Biggest EVER solar flare!
Just as solar scientists were starting to breathe normally again, active sunspot region 10486 released yet another massive flare - but this one is bigger than anything yet seen in recorded observational history.
On Tuesday, 4 November 2003, this flare saturated the X-ray detectors on several monitoring satellites, so the definitive classification of the flare is still being worked on. However, it is estimated that it could have been well above X20, a level never seen before by SOHO.
The associated coronal mass ejection (CME) came out of the Sun's surface at about 2300 kilometres per second (8.2 million km/h). Only part of the CME is directed towards Earth, so we expect the Earth will receive only a glancing blow, since the source region is pointing away from us on the right on the limb of the Sun as seen from Earth.
SOHO gives early warning
Early last week, the large sunspot region was observed by many scientists around the world. Called sunspot region 10484, it was associated with several powerful solar flares, including one X-class event (the most powerful category). But then another region, number 10486, rotated onto the solar disk, showing even more signs of activity.
However, this particular region had caught the attention of solar physicists even before it was visible - while it was still on the far side of the Sun!
The ESA/NASA SOHO spacecraft has an instrument on board called the Michelson Doppler Imager, or MDI, which can produce images of the Sun's far side.
The MDI uses a technique called seismic holography to detect active regions on the far side. Energetic phenomena such as solar flares and coronal mass ejections create 'waves' which travel back through the Sun.
These waves are reflected around inside the solar interior, and the resulting patterns of these waves can be seen by MDI on the surface of the near side. This is similar to seismologists using seismographs on Earth to detect earthquakes.

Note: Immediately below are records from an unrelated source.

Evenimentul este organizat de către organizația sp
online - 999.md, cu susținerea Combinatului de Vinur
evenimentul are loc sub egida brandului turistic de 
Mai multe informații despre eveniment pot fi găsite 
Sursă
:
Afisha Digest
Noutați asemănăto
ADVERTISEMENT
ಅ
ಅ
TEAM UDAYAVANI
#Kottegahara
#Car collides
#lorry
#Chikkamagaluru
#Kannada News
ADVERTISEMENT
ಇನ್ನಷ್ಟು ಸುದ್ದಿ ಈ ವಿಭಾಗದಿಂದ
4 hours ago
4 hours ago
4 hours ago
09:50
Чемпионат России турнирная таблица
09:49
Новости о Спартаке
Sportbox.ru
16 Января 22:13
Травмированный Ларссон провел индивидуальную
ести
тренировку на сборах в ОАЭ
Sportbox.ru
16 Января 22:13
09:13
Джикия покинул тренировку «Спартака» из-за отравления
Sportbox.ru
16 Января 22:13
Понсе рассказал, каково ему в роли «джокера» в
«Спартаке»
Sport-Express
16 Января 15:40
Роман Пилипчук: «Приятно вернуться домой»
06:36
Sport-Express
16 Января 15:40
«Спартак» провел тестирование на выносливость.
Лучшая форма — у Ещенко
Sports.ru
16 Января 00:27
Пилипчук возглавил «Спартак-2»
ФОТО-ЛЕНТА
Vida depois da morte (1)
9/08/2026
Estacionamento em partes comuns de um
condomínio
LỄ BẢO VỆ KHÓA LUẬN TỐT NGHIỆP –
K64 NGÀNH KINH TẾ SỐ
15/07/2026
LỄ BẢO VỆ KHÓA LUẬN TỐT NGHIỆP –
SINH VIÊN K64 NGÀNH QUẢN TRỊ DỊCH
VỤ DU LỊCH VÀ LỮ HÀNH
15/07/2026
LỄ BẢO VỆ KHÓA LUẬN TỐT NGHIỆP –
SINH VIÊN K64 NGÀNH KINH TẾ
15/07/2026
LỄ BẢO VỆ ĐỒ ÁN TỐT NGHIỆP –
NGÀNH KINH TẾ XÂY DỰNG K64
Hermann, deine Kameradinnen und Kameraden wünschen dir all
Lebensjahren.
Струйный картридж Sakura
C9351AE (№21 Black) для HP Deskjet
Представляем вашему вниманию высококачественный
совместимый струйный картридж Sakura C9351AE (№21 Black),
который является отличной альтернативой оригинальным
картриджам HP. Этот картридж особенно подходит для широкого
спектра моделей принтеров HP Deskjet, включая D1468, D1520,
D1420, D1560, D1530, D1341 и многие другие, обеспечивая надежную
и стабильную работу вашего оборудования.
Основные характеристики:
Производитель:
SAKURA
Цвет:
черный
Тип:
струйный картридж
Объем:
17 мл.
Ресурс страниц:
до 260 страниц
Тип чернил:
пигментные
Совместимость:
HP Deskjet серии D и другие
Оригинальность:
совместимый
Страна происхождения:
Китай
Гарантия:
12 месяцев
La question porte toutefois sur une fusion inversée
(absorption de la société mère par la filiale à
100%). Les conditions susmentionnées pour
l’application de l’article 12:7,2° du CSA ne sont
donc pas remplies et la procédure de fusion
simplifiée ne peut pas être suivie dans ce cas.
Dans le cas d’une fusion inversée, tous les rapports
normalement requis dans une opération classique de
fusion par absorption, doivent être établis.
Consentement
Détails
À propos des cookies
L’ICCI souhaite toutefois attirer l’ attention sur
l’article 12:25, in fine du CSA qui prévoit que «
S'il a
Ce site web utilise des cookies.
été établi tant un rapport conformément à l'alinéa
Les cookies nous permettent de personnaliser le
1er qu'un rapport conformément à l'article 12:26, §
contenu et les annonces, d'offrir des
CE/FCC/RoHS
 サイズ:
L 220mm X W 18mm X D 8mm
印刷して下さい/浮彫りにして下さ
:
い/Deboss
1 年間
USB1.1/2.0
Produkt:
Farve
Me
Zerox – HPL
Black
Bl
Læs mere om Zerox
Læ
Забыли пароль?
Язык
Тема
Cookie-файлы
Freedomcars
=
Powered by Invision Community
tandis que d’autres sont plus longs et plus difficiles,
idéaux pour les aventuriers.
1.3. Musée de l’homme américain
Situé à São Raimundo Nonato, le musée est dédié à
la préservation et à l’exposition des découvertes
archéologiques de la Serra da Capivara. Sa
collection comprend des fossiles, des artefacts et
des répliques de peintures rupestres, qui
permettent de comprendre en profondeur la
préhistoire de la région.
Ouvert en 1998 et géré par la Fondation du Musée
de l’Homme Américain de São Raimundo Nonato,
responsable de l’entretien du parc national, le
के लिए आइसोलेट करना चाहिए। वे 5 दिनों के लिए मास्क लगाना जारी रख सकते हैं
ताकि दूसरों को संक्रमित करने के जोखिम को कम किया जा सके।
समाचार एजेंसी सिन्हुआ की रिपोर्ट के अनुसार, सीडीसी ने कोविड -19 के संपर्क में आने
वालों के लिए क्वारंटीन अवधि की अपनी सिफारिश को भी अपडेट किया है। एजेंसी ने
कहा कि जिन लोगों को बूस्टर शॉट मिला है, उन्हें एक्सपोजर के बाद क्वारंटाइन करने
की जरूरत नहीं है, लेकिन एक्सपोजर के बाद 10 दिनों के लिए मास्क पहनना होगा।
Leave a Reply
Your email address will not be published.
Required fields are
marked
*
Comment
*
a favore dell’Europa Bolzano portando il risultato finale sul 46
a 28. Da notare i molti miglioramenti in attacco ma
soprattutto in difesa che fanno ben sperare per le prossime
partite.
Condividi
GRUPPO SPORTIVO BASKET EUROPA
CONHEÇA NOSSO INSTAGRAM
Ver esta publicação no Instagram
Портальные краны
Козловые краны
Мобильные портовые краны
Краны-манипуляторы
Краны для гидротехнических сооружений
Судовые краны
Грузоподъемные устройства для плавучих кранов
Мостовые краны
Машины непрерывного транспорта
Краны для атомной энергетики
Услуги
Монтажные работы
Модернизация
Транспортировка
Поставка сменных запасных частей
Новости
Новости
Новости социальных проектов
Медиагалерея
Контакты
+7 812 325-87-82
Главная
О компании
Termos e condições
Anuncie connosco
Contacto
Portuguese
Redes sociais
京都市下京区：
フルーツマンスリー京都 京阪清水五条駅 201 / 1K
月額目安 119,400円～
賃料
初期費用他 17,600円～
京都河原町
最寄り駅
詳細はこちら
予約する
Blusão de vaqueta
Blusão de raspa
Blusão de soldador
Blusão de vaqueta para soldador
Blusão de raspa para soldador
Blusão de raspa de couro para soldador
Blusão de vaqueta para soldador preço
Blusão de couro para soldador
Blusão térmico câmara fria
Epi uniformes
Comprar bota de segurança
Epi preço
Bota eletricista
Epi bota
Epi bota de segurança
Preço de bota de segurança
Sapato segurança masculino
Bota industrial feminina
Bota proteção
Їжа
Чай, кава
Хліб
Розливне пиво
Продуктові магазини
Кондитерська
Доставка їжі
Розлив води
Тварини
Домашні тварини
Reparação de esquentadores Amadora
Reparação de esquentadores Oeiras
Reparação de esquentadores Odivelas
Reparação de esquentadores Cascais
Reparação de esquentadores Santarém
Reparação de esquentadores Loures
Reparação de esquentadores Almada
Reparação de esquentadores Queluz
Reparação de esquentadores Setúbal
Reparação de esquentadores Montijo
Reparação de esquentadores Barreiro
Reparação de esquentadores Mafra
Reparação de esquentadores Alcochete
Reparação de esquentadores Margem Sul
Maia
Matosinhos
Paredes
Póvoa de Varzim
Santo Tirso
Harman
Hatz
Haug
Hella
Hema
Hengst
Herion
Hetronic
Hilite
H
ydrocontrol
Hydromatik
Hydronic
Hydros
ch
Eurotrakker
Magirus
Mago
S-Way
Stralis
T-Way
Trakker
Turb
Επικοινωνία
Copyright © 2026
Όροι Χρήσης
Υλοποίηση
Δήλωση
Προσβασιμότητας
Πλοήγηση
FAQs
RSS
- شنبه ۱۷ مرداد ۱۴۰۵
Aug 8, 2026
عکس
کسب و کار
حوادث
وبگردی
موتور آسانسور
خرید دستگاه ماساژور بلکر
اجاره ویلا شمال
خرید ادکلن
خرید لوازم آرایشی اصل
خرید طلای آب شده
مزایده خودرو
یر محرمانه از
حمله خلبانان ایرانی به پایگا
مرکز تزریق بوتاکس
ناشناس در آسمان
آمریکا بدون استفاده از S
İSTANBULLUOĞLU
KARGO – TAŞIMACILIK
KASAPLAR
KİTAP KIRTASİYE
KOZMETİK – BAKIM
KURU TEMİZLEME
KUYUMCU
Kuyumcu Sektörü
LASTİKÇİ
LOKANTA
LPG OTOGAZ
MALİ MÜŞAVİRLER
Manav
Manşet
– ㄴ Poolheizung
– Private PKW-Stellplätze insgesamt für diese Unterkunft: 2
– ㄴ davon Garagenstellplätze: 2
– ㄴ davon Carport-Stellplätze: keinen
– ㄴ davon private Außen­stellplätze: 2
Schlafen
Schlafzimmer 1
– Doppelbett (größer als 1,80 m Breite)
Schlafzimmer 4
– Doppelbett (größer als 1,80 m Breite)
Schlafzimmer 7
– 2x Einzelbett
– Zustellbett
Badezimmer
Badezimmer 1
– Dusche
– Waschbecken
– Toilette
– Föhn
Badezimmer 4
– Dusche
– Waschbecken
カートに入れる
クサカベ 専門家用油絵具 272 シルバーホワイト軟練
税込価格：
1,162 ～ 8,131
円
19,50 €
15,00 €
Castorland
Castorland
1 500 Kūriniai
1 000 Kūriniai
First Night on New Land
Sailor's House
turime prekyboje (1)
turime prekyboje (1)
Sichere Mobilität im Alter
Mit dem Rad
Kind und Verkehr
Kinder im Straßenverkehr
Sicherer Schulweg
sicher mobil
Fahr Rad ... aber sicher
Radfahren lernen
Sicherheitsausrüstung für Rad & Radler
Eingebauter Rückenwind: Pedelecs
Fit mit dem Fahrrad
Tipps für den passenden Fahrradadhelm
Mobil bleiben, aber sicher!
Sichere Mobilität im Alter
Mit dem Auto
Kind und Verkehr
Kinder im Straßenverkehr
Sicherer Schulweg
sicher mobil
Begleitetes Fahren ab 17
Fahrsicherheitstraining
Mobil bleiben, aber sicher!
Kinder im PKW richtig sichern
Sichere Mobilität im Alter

Although SOHO's MDI can only observe the central part of the Sun's disc, it can produce whole-Sun maps of magnetic activity, every 12 hours. Seismic imaging of far-side solar activity allows us to anticipate the appearance of large active regions more than a week ahead of their arrival on the eastern solar limb.
The Sun takes 28 days to make a full rotation so, in about a week from now, sunspot 10486 will reach the central part of the far side. Then SOHO will be able to follow the evolution of this spot to really see how powerful the latest flare has been. Only the MDI instrument on SOHO is able to tell us this.